There is also the llm tool written by simonwillison: https://github.com/simonw/llm

I personally use "claude -p" for this

  • Compared to the llm tool, qqqa is as lightweight as it gets. In the Ruby world it would be Sinatra, not Rails.

    I have no interest in adding too many complex features. It is supposed to be fast and get out of your way.

    Different philosophies.

This is nice. Reminds me how in warp terminal you can (could?) just type `# question` and it would call some LLM under the hood. Good UX.

  • Thank you - appreciate it. I really tried to create something simple, that solve one problem really well.

And of course, if you find any bugs or feature requests, report them via issues on Github.
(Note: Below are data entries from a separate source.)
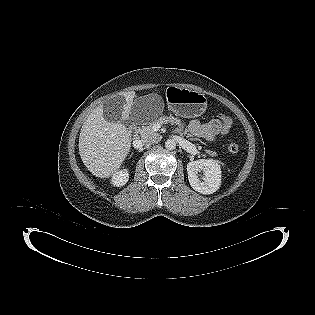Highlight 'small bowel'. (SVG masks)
Instances as JSON below:
<instances>
[{"label":"small bowel","instance_id":"obj_1","mask_svg":"<svg viewBox=\"0 0 315 315\" xmlns=\"http://www.w3.org/2000/svg\"><path fill=\"white\" fill-rule=\"evenodd\" d=\"M222 124L220 119H212L206 123L194 119L189 123L188 128L194 136L206 141H214L218 134L222 132Z\"/></svg>","mask_w":315,"mask_h":315}]
</instances>
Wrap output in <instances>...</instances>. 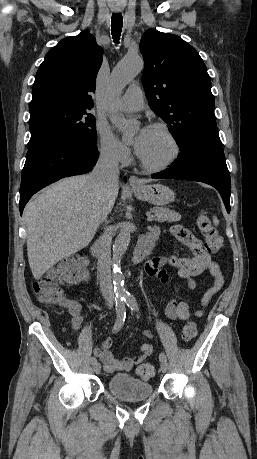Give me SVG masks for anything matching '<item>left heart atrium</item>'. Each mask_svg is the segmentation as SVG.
Returning <instances> with one entry per match:
<instances>
[{"instance_id":"obj_1","label":"left heart atrium","mask_w":257,"mask_h":459,"mask_svg":"<svg viewBox=\"0 0 257 459\" xmlns=\"http://www.w3.org/2000/svg\"><path fill=\"white\" fill-rule=\"evenodd\" d=\"M148 128H143L138 134L137 140H136V150L139 152V150L142 147L143 141L147 135Z\"/></svg>"}]
</instances>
very cool, can be useful for simple commands, but i find github cli's copilot extension useful for this, i just do `ghcs <question>` and it gives me an command, i can ask it how it works, or make it better, copy it, or run it

This looks really cool and I love the idea but I will stick with opencode run ”query” and for specific agents which have specific models, I can just configure that also in an agent.md then add opencode run ”query” -agent quick

Looks interesting! Does it support multiple tool calls in a chain, or only terminating with a single tool use?

Why is there a flag to not upload my terminal history and why is that the default?

  • Thanks!

    It does not support chaining multiple tool calls - if it did, it would not be a lightweight assistant anymore, I guess.
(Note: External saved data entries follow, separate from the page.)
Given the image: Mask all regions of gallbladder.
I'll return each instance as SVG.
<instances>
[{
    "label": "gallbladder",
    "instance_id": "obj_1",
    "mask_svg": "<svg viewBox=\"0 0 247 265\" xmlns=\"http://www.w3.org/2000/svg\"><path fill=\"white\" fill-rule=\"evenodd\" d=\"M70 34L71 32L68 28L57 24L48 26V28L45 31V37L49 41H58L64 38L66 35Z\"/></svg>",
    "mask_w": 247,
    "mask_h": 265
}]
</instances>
    The history is there to allow referencing previous commands - but now that I think about it, it should clearly not be on by default.

    Going to roll out a new version soon. Thanks for the feedback!
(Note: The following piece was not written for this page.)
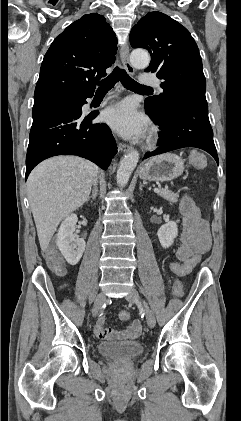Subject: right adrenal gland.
Segmentation results:
<instances>
[{"label":"right adrenal gland","instance_id":"right-adrenal-gland-1","mask_svg":"<svg viewBox=\"0 0 241 421\" xmlns=\"http://www.w3.org/2000/svg\"><path fill=\"white\" fill-rule=\"evenodd\" d=\"M97 195H98V188L97 187H94V189L92 191V195L88 197V199H87L86 202H88L90 199L95 200L96 197H97Z\"/></svg>","mask_w":241,"mask_h":421}]
</instances>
Nice! Do you have plans to make it work with a CC subscription? Great idea but not really interested in paying for another API key

[flagged]

  • It is highly disturbing that you would go through my private profiles and nicknames to prove what? Ever heard of nicknames on the Internet? Ever heard a person can have multiple projects over the many years?

    I published an open source library, it is not even v1.0 yet.

    I kindly ask you to delete this comment.

    • The act of looking is normal. Running your code on their computer requires a lot of trust, after all.

      But there’s nothing suspicious about having multiple nicknames. I don’t really get what they are talking about there.

      8 replies →

    • Frankly, I second that sentiment.

      I'm not sure how extensive your search was to find OP's LinkedIn, but it's clearly not in his HN profile, and that's enough to be unwarranted imho.

      4 replies →

  • So if the random guy who posted it on HN wasn't the OP, it would've been a thousand times more untrustworthy, obviously?

    I don't see your point, and I squinted very hard.

    • And since when does publishing open source software require you to present any credentials at all? I am not hiding anything, I just published using my regular accounts - some of which I have been using for more than a decade.

      1 reply →

  • Mate, it's a free project on github they shared with us. Let's keep things in perspective.

    • The perspective is that it is a free project shared on Github which prompts a OS-level warning message on macOS, which might certainly intimidate some people.

      I really want to see this project succeed, and thus gave feedback on this — what else is a "Show HN" good for, then?

      3 replies →

  • Hey dang, can you please remove the above comment 45834359, as per iagooar's request?

    I don't see an option for removal on the HN ui.

    Same for 45834692 if possible, as this also contains the name.